Bisectors of angles $A, B$ and $C$ of a triangle $ABC$ intersect its circumcircle at $D, E$ and $F$ respectively. Prove that the angles of the triangle $DEF$ are $90^{\circ}-\frac{1}{2} A, 90^{\circ}-\frac{1}{2} B$ and $90^{\circ}-\frac{1}{2} C$.

(N/A) The bisectors of $\angle A, \angle B$ and $\angle C$ of $\Delta ABC$ intersect the circumcircle of $\Delta ABC$ at $D, E$ and $F$ respectively.

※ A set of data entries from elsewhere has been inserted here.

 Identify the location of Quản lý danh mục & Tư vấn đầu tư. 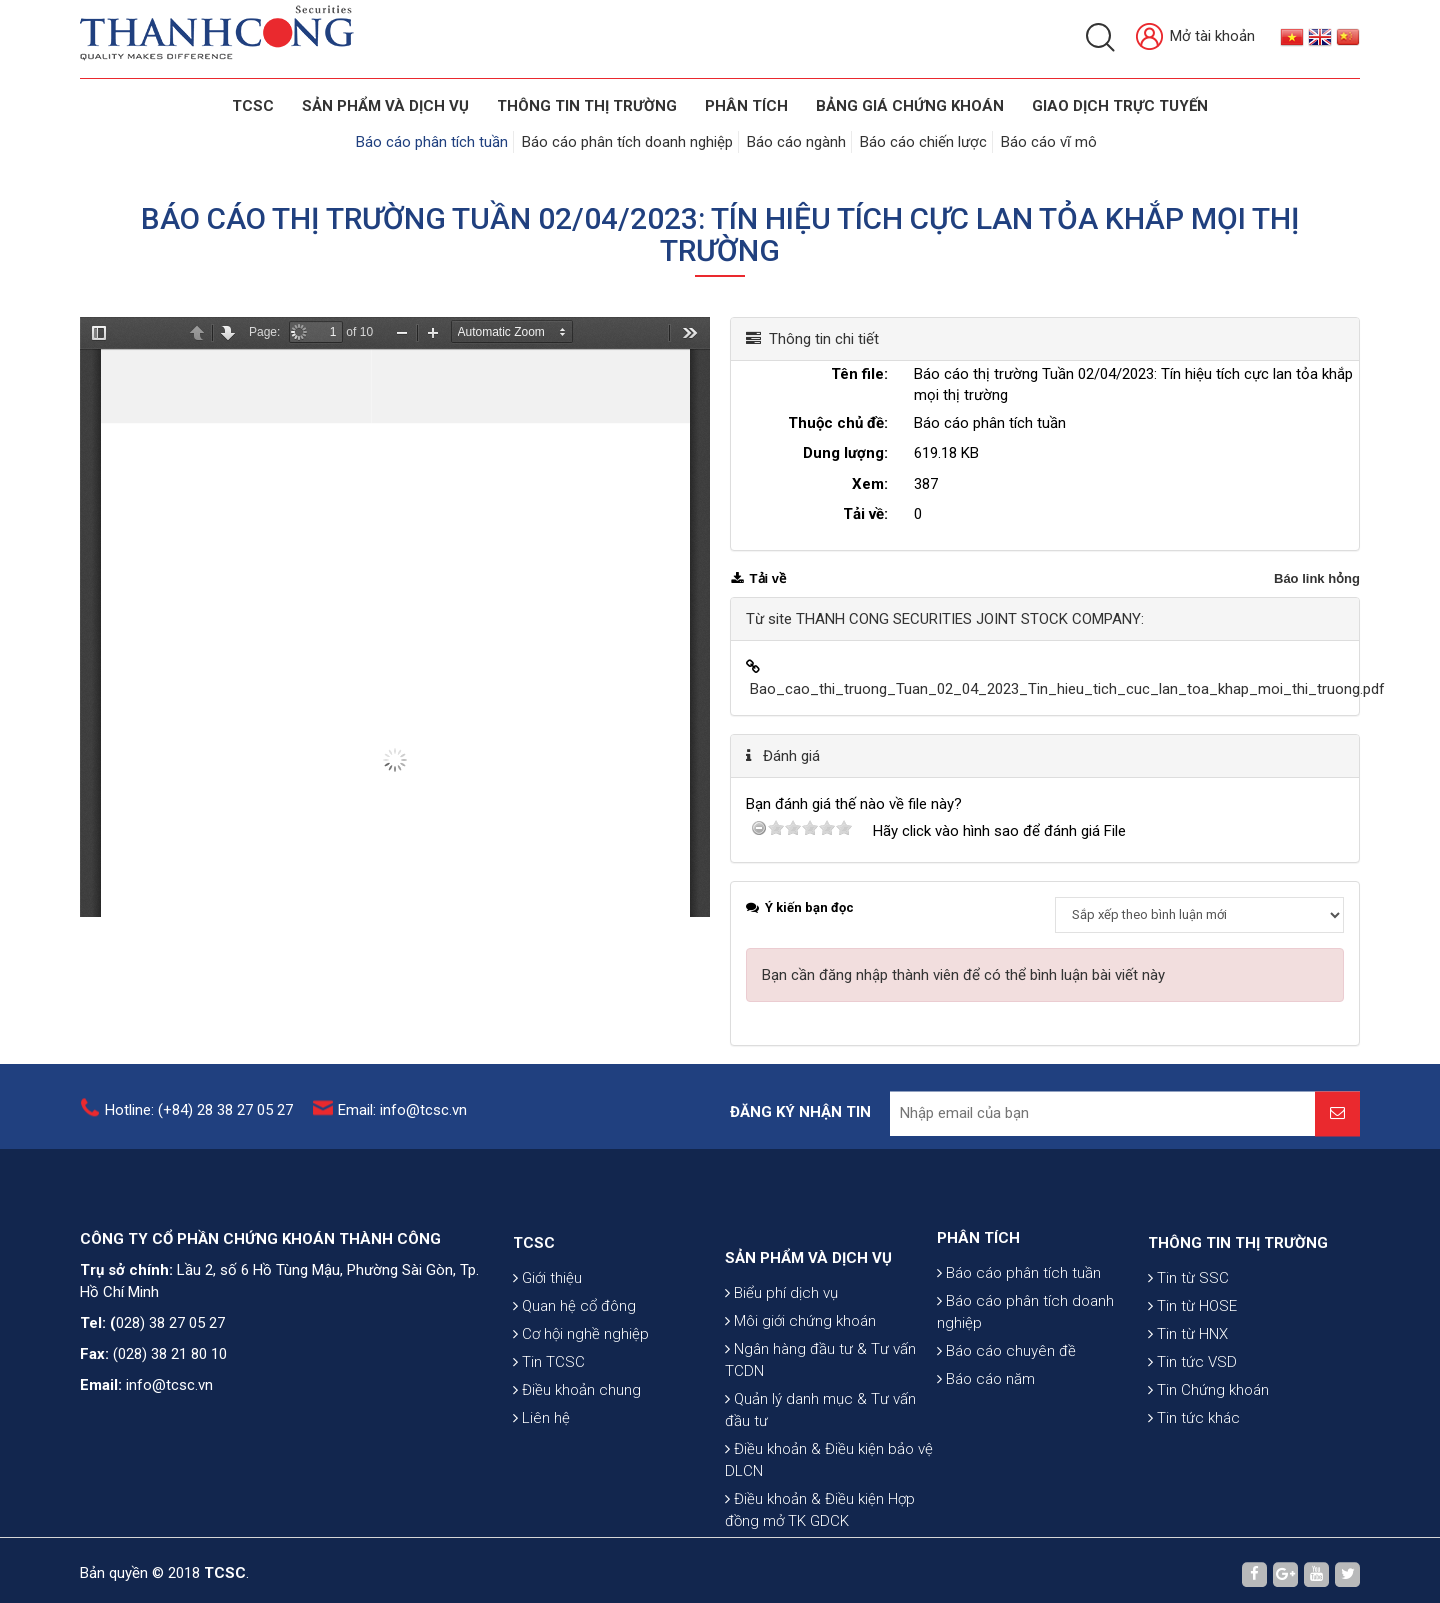
(820, 1493).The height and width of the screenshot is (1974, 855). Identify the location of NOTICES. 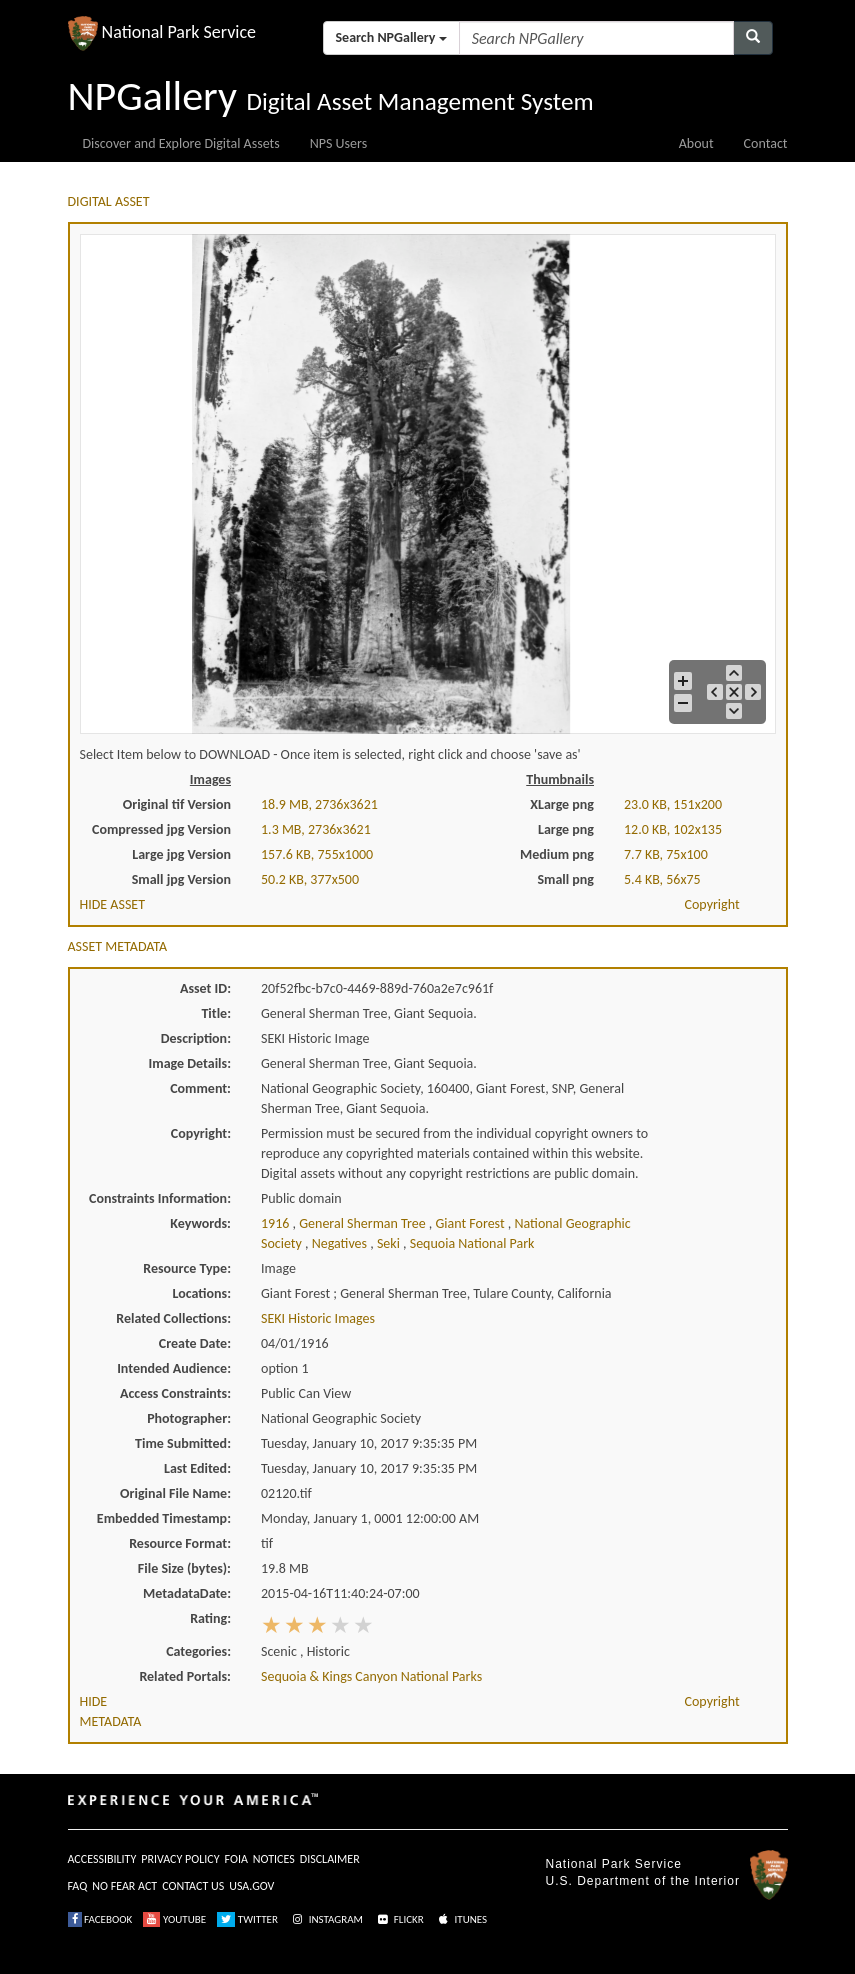
(274, 1859).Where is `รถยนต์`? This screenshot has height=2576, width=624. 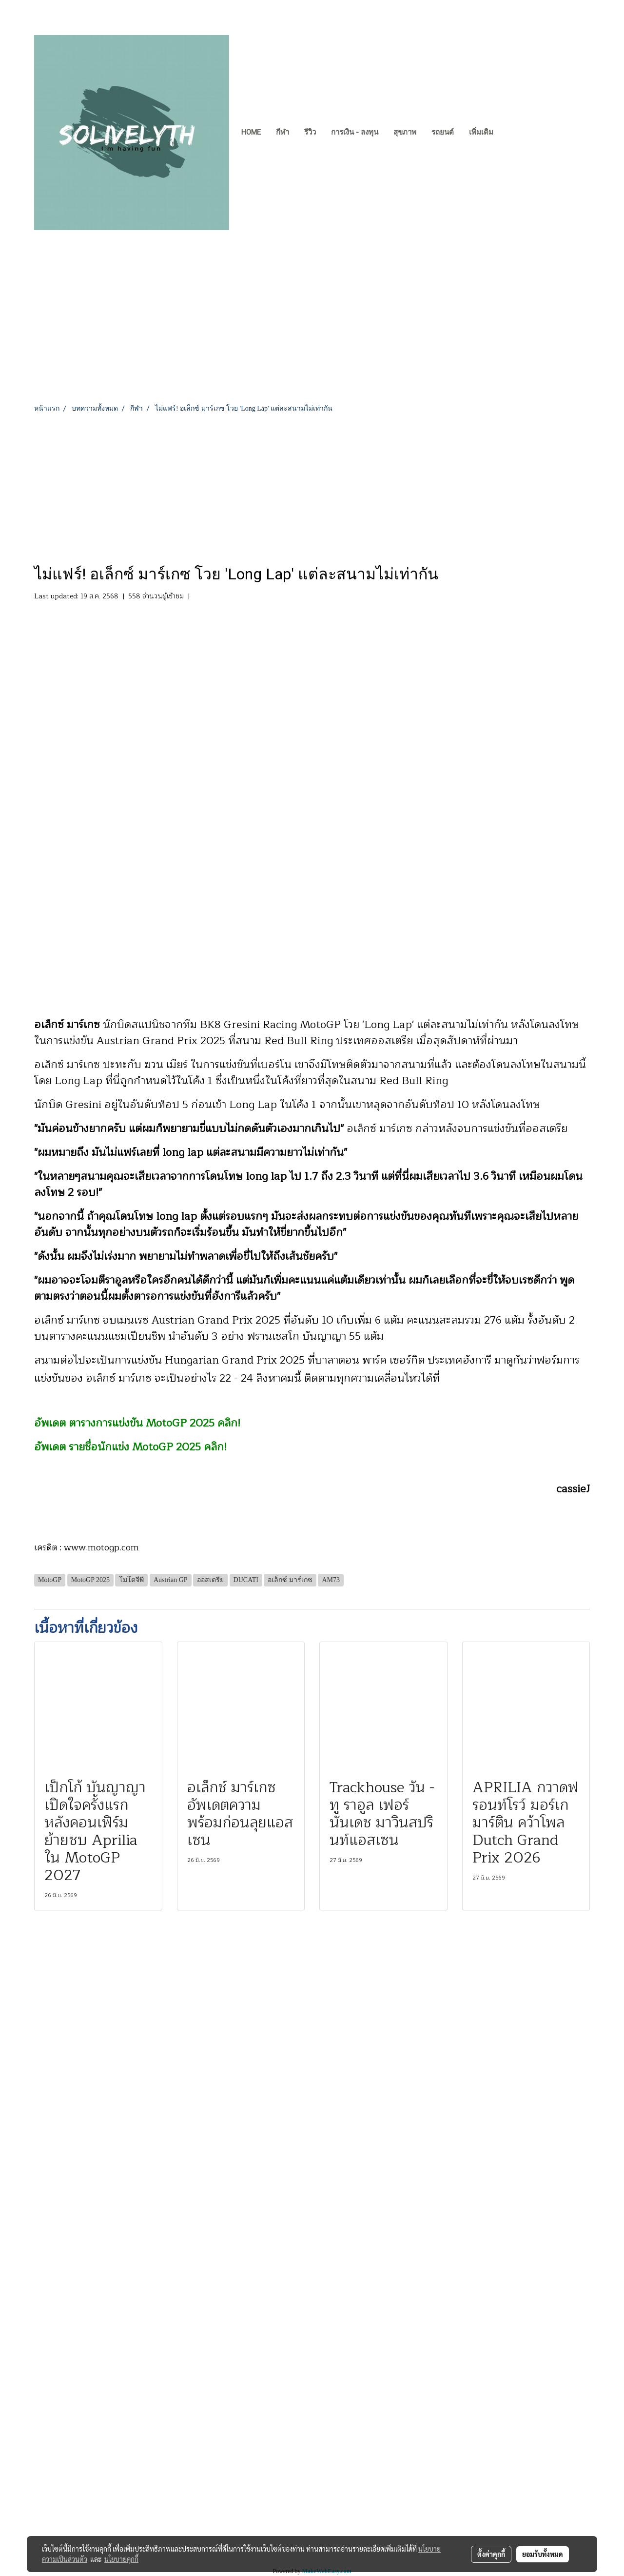 รถยนต์ is located at coordinates (442, 132).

$\angle FDE = \angle FDA + \angle EDA$ (Adjacent angles)
$= \angle FCA + \angle EBA$ (Angles in the same segment of the circle are equal)
$= \frac{1}{2} \angle C + \frac{1}{2} \angle B$ (Since $AD, BE, CF$ are angle bisectors)
$= \frac{1}{2}(\angle B + \angle C)$
$= \frac{1}{2}(180^{\circ} - \angle A)$ (Since $\angle A + \angle B + \angle C = 180^{\circ}$)
$= 90^{\circ} - \frac{1}{2} \angle A$
Thus,$\angle FDE = 90^{\circ} - \frac{1}{2} \angle A$.
Similarly,$\angle DEF = 90^{\circ} - \frac{1}{2} \angle B$ and $\angle EFD = 90^{\circ} - \frac{1}{2} \angle C$.